Experimental Investigation on the Transport of Sulfide Driven by
Melt-rock Reaction in Partially Molten Peridotite
Abstract
Extraction of sulfide liquid from partially molten mantle is vital to
elucidate the cycling of metal and sulfur elements between different
geochemical circles but has not been investigated systematically. Using
the reaction couple method of laboratory experiments and theoretical
calculations, this study documents systematical variations in
lithologies and compositions of silicate minerals and melts, which are
approximately consistent with the results of
thermodynamically-constrained model. During melt-peridotite reaction,
dissolution of olivine and precipitation of new orthopyroxene produce an
orthopyroxene-rich layer between melt source and peridotite. With
increasing reaction degree, more melt is infiltrated into and reacts
with upper peridotite, which potentially enhances the concomitant upward
transport of dense sulfide droplets.

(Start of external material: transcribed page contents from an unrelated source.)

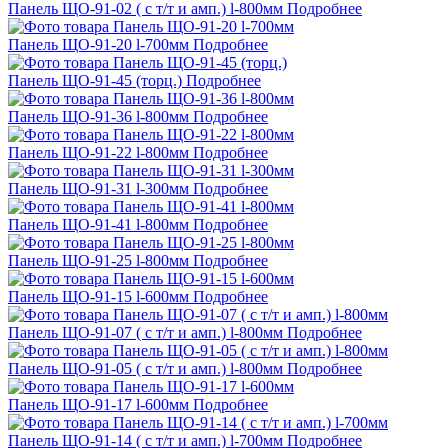
Панель ЩО-91-02 ( с т/т и амп.) l-800мм
Подробнее
Панель ЩО-91-20 l-700мм
Подробнее
Панель ЩО-91-45 (торц.)
Подробнее
Панель ЩО-91-36 l-800мм
Подробнее
Панель ЩО-91-22 l-800мм
Подробнее
Панель ЩО-91-31 l-300мм
Подробнее
Панель ЩО-91-41 l-800мм
Подробнее
Панель ЩО-91-25 l-800мм
Подробнее
Панель ЩО-91-15 l-600мм
Подробнее
Панель ЩО-91-07 ( с т/т и амп.) l-800мм
Подробнее
Панель ЩО-91-05 ( с т/т и амп.) l-800мм
Подробнее
Панель ЩО-91-17 l-600мм
Подробнее
Панель ЩО-91-14 ( с т/т и амп.) l-700мм
Подробнее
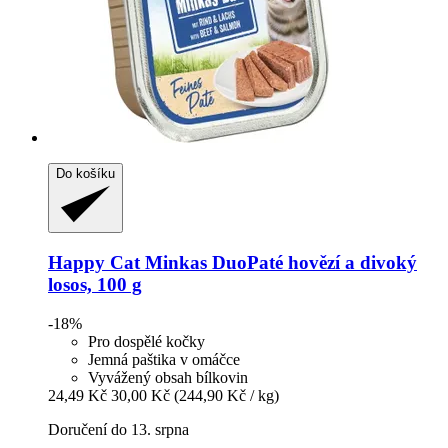
Do košíku
Happy Cat
Minkas DuoPaté hovězí a divoký
losos, 100 g
-18%
Pro dospělé kočky
Jemná paštika v omáčce
Vyvážený obsah bílkovin
24,49 Kč
30,00 Kč
(244,90 Kč / kg)
Doručení do 13. srpna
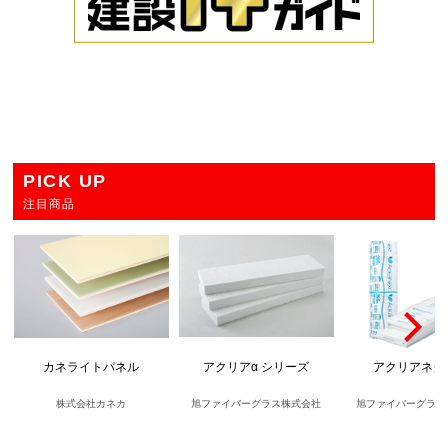
PICK UP
注目商品
カネライトパネル
アクリアα シリーズ
アクリアネク
株式会社カネカ
旭ファイバーグラス株式会社
旭ファイバーグラス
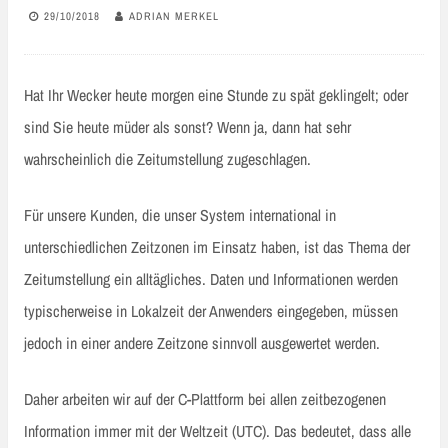
29/10/2018
ADRIAN MERKEL
Hat Ihr Wecker heute morgen eine Stunde zu spät geklingelt; oder
sind Sie heute müder als sonst? Wenn ja, dann hat sehr
wahrscheinlich die Zeitumstellung zugeschlagen.
Für unsere Kunden, die unser System international in
unterschiedlichen Zeitzonen im Einsatz haben, ist das Thema der
Zeitumstellung ein alltägliches. Daten und Informationen werden
typischerweise in Lokalzeit der Anwenders eingegeben, müssen
jedoch in einer andere Zeitzone sinnvoll ausgewertet werden.
Daher arbeiten wir auf der C-Plattform bei allen zeitbezogenen
Information immer mit der Weltzeit (UTC). Das bedeutet, dass alle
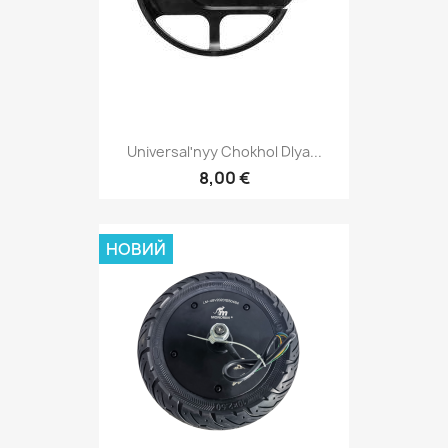
Universalʹnyy Chokhol Dlya...
8,00 €
НОВИЙ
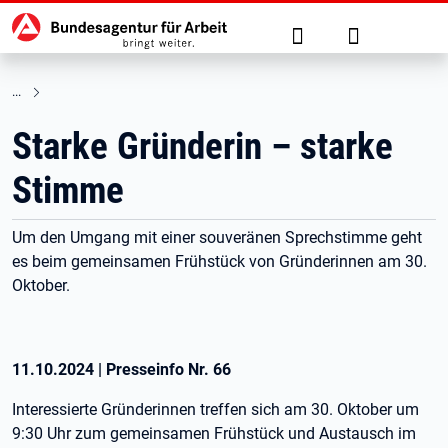
Hauptnavigation
zu den Hauptinhalten springen
Suche
Anmelden
Starke Gründerin – starke
Stimme
Um den Umgang mit einer souveränen Sprechstimme geht
es beim gemeinsamen Frühstück von Gründerinnen am 30.
Oktober.
11.10.2024
|
Presseinfo Nr.
66
Interessierte Gründerinnen treffen sich am 30. Oktober um
9:30 Uhr zum gemeinsamen Frühstück und Austausch im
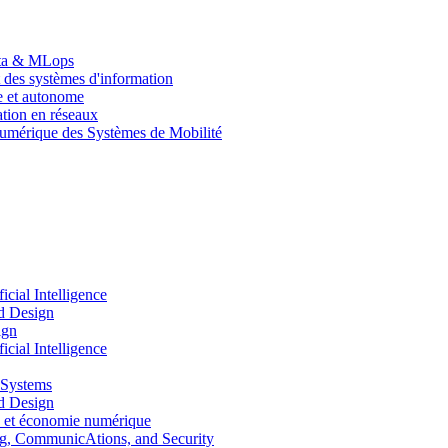
Data & MLops
 des systèmes d'information
le et autonome
tion en réseaux
umérique des Systèmes de Mobilité
ial Intelligence
d Design
ign
ial Intelligence
 Systems
d Design
 et économie numérique
, CommunicAtions, and Security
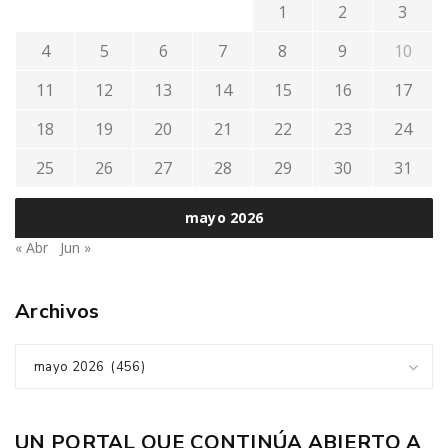
1
2
3
4
5
6
7
8
9
10
11
12
13
14
15
16
17
18
19
20
21
22
23
24
25
26
27
28
29
30
31
mayo 2026
« Abr
Jun »
Archivos
mayo 2026 (456)
UN PORTAL QUE CONTINÚA ABIERTO A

Theoretical analyses suggest an
energetical focused melt flow with a high velocity (~
170.9 μm/h) around sulfide droplet through pore throat. In this energic
melt flow, we, for the first time, observed the mechanical coalescence
of sulfide droplets, and produced drag force was likely driving upward
entrainment of fine μm-scale sulfide. For coarse sulfide droplets whose
sizes are larger than the pore throat in partially molten peridotite,
their entrainment through narrow constrictions in crystal framework
seems to be physically possible only when high-degree melt-peridotite
reaction drives high porosity of peridotite and some channelized melt
flows with extremely high velocity. Hence, melt-rock reaction could
drive and enhance upward entrainment of μm- to mm-scale sulfide in the
partially molten mantle, potentially contributing to the fertilization
of the sub-continental lithospheric mantle and the endowment of
metal-bearing sulfide for the formation of magmatic sulfide deposits.